Top of DATA RECORDS

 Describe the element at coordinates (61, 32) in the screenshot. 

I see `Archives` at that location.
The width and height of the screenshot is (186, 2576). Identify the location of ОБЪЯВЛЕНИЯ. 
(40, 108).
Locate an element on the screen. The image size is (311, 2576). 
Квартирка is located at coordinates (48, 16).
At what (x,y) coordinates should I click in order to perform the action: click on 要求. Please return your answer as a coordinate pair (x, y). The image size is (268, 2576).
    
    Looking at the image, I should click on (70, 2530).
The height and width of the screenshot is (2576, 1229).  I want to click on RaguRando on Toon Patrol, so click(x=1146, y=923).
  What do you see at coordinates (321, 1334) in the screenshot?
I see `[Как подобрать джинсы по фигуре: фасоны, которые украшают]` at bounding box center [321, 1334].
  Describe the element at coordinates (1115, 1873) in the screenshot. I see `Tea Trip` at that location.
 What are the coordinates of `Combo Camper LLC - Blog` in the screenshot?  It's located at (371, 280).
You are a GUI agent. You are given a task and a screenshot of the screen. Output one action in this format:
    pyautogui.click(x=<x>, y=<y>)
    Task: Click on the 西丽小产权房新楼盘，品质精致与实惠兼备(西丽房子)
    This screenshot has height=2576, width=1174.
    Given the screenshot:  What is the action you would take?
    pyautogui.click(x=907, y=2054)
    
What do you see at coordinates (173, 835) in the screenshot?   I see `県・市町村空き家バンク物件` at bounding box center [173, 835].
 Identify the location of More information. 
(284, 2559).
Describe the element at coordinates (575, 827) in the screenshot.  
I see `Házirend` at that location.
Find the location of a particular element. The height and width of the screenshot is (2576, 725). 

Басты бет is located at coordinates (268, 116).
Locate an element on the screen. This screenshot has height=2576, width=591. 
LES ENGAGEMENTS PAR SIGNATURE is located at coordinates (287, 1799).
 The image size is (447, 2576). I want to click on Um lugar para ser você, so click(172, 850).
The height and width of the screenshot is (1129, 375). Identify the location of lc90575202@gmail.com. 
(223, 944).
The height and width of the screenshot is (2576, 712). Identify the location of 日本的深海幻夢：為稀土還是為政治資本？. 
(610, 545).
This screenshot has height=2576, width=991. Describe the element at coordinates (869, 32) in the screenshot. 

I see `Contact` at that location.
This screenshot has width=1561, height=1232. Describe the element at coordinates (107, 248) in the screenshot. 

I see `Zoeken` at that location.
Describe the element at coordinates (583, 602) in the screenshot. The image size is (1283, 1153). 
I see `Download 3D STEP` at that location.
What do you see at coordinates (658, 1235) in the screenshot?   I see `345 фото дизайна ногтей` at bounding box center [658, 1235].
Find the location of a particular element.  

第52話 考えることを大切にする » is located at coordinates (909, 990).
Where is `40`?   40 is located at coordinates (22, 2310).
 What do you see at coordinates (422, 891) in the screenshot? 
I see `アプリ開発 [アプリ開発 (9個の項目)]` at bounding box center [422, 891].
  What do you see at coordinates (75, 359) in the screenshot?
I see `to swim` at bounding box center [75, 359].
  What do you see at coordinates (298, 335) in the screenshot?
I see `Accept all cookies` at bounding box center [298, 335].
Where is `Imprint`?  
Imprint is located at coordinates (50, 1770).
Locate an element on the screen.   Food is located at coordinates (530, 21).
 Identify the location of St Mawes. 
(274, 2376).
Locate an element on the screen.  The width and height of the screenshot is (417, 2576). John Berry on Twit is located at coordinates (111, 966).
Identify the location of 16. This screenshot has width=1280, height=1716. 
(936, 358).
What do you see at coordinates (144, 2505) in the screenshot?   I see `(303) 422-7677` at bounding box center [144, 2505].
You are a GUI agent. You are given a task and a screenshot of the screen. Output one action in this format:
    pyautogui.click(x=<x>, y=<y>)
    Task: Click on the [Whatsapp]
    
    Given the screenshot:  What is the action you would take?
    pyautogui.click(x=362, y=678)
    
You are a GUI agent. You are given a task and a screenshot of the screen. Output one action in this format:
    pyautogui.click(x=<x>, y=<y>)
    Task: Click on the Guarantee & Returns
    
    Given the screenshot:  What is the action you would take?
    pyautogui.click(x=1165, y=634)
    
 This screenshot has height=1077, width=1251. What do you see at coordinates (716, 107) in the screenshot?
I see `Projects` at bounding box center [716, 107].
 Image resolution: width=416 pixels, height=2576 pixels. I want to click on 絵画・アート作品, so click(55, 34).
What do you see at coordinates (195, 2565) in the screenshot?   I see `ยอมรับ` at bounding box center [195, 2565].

Bottom of DATA RECORDS

**REQUIRED ACTION:** All of the data must be set down again exactly.

**RESPONSE FOR THIS EXERCISE:**
 Describe the element at coordinates (61, 32) in the screenshot. 

I see `Archives` at that location.
The width and height of the screenshot is (186, 2576). Identify the location of ОБЪЯВЛЕНИЯ. 
(40, 108).
Locate an element on the screen. The image size is (311, 2576). 
Квартирка is located at coordinates (48, 16).
At what (x,y) coordinates should I click in order to perform the action: click on 要求. Please return your answer as a coordinate pair (x, y). The image size is (268, 2576).
    
    Looking at the image, I should click on (70, 2530).
The height and width of the screenshot is (2576, 1229).  I want to click on RaguRando on Toon Patrol, so click(x=1146, y=923).
  What do you see at coordinates (321, 1334) in the screenshot?
I see `[Как подобрать джинсы по фигуре: фасоны, которые украшают]` at bounding box center [321, 1334].
  Describe the element at coordinates (1115, 1873) in the screenshot. I see `Tea Trip` at that location.
 What are the coordinates of `Combo Camper LLC - Blog` in the screenshot?  It's located at (371, 280).
You are a GUI agent. You are given a task and a screenshot of the screen. Output one action in this format:
    pyautogui.click(x=<x>, y=<y>)
    Task: Click on the 西丽小产权房新楼盘，品质精致与实惠兼备(西丽房子)
    This screenshot has height=2576, width=1174.
    Given the screenshot:  What is the action you would take?
    pyautogui.click(x=907, y=2054)
    
What do you see at coordinates (173, 835) in the screenshot?   I see `県・市町村空き家バンク物件` at bounding box center [173, 835].
 Identify the location of More information. 
(284, 2559).
Describe the element at coordinates (575, 827) in the screenshot.  
I see `Házirend` at that location.
Find the location of a particular element. The height and width of the screenshot is (2576, 725). 

Басты бет is located at coordinates (268, 116).
Locate an element on the screen. This screenshot has height=2576, width=591. 
LES ENGAGEMENTS PAR SIGNATURE is located at coordinates (287, 1799).
 The image size is (447, 2576). I want to click on Um lugar para ser você, so click(172, 850).
The height and width of the screenshot is (1129, 375). Identify the location of lc90575202@gmail.com. 
(223, 944).
The height and width of the screenshot is (2576, 712). Identify the location of 日本的深海幻夢：為稀土還是為政治資本？. 
(610, 545).
This screenshot has height=2576, width=991. Describe the element at coordinates (869, 32) in the screenshot. 

I see `Contact` at that location.
This screenshot has width=1561, height=1232. Describe the element at coordinates (107, 248) in the screenshot. 

I see `Zoeken` at that location.
Describe the element at coordinates (583, 602) in the screenshot. The image size is (1283, 1153). 
I see `Download 3D STEP` at that location.
What do you see at coordinates (658, 1235) in the screenshot?   I see `345 фото дизайна ногтей` at bounding box center [658, 1235].
Find the location of a particular element.  

第52話 考えることを大切にする » is located at coordinates (909, 990).
Where is `40`?   40 is located at coordinates (22, 2310).
 What do you see at coordinates (422, 891) in the screenshot? 
I see `アプリ開発 [アプリ開発 (9個の項目)]` at bounding box center [422, 891].
  What do you see at coordinates (75, 359) in the screenshot?
I see `to swim` at bounding box center [75, 359].
  What do you see at coordinates (298, 335) in the screenshot?
I see `Accept all cookies` at bounding box center [298, 335].
Where is `Imprint`?  
Imprint is located at coordinates (50, 1770).
Locate an element on the screen.   Food is located at coordinates (530, 21).
 Identify the location of St Mawes. 
(274, 2376).
Locate an element on the screen.  The width and height of the screenshot is (417, 2576). John Berry on Twit is located at coordinates (111, 966).
Identify the location of 16. This screenshot has width=1280, height=1716. 
(936, 358).
What do you see at coordinates (144, 2505) in the screenshot?   I see `(303) 422-7677` at bounding box center [144, 2505].
You are a GUI agent. You are given a task and a screenshot of the screen. Output one action in this format:
    pyautogui.click(x=<x>, y=<y>)
    Task: Click on the [Whatsapp]
    
    Given the screenshot:  What is the action you would take?
    pyautogui.click(x=362, y=678)
    
You are a GUI agent. You are given a task and a screenshot of the screen. Output one action in this format:
    pyautogui.click(x=<x>, y=<y>)
    Task: Click on the Guarantee & Returns
    
    Given the screenshot:  What is the action you would take?
    pyautogui.click(x=1165, y=634)
    
 This screenshot has height=1077, width=1251. What do you see at coordinates (716, 107) in the screenshot?
I see `Projects` at bounding box center [716, 107].
 Image resolution: width=416 pixels, height=2576 pixels. I want to click on 絵画・アート作品, so click(55, 34).
What do you see at coordinates (195, 2565) in the screenshot?   I see `ยอมรับ` at bounding box center [195, 2565].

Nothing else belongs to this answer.